There are just so many reasons to love this dip. First off, it's loaded with spinach, artichoke hearts, cheddar cheese and caramelized onions. Next, it's warm, creamy and perfectly tops a crunchy pita chip or cracker. And finally it's incredibly easy to make and can even be prepared up to a day ahead and reheated! It's pretty much dip perfection!!
Jen (that's my sister and mother of my dip-loving niece) you have been "reciped". Be forewarned!!
Spinach, Artichoke and Cheddar Dip
Makes at least 8-10 servings (more if you have other appetizers)
You will need a food processor for this.
Prep Time: 20-25 minutes ( most of this is hands-free while the onion caramelizes)

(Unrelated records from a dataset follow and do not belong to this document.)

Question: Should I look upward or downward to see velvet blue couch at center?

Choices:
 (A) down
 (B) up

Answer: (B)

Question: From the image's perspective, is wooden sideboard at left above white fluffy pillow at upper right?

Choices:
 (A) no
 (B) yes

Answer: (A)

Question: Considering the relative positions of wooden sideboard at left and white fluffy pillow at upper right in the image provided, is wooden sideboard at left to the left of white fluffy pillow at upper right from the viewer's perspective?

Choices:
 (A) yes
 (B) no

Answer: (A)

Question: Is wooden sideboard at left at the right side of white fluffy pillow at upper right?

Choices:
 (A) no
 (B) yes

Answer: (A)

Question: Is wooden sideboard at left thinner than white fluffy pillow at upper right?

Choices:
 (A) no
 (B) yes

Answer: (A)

- 9 ounces fresh spinach (you could also use thawed frozen spinach in a pinch--you don't need to wilt it then, but still need to squeeze out as much water as possible)

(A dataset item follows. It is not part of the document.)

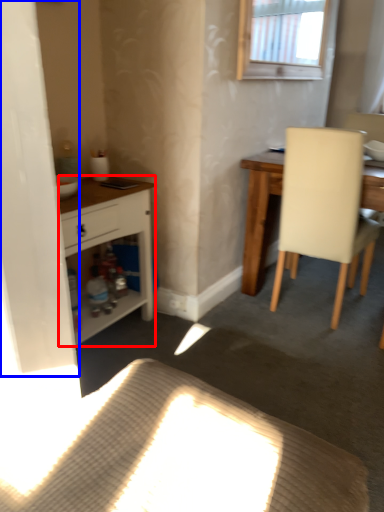 Question: Which object is closer to the camera taking this photo, cabinetry (highlighted by a red box) or screen door (highlighted by a blue box)?

Choices:
 (A) cabinetry
 (B) screen door

Answer: (B) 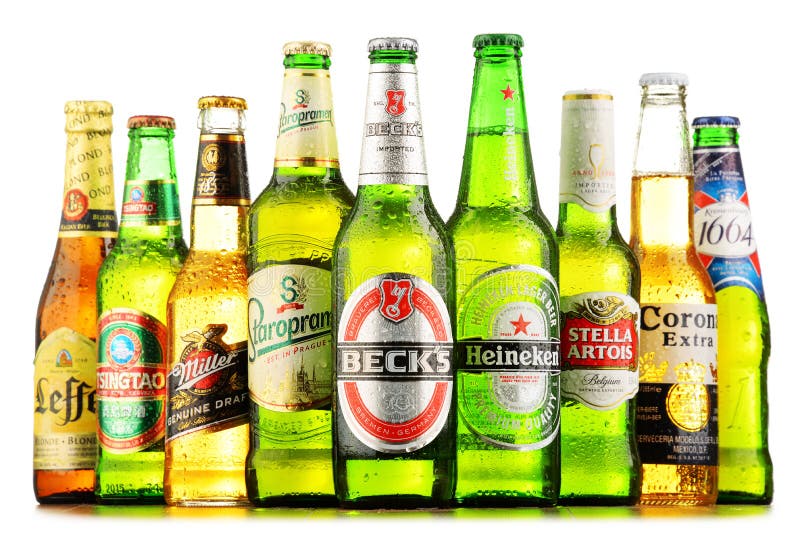 This screenshot has width=800, height=534. I want to click on bottles of beer, so click(66, 481), click(130, 481), click(202, 477), click(286, 482), click(400, 486), click(514, 482), click(596, 476), click(668, 484), click(754, 475).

- 1 tablespoon vegetable oil
- 1 large red onion, minced
- 14 ounce can or jar of artichoke hearts, drained
- 1 teaspoon salt
- 1 teaspoon black pepper
- 3/4 cup evaporated milk
- 6 ounces good Cheddar cheese, freshly grated
1. If using fresh spinach, place it into a large saucepan with it bit of water and turn the heat up high. As the spinach wilts, toss often. Once it's fully wilted transfer to a bowl to cool and dump out excess water from the pan but no need to wash it out. Just dry it and set aside. When spinach is cool enough, take small handfuls and squeeze out as much water from it as you can. You can also place it in a clean towel, roll up and squeeze out the water. Once it's been really drained, set the spinach aside.
2. Heat the oil in the pan over medium heat and when it's hot, add the onion. Stir every now and then for about 10 minutes, until the onion is soft but not browned.
3. Add the onion, spinach, artichoke hearts, salt and pepper to the bowl of a food processor and grind thoroughly. You may need to stop the processor and scrape down the sides so that everything gets finely chopped.
4. Add the mixture back to the pan and stir in the evaporated milk and grated Cheddar. Heat over medium heat, stirring until cheese melts. Transfer to a serving dish and serve with pita chips, tortilla chips, veggies or even bread.
5. You can definitely make this early in the day and reheat it in the pan or the day before, store in the fridge and reheat in a pan or in the microwave.
Note: Recipe adapted from Perfect Plates in 5 Ingredients by John Whaite.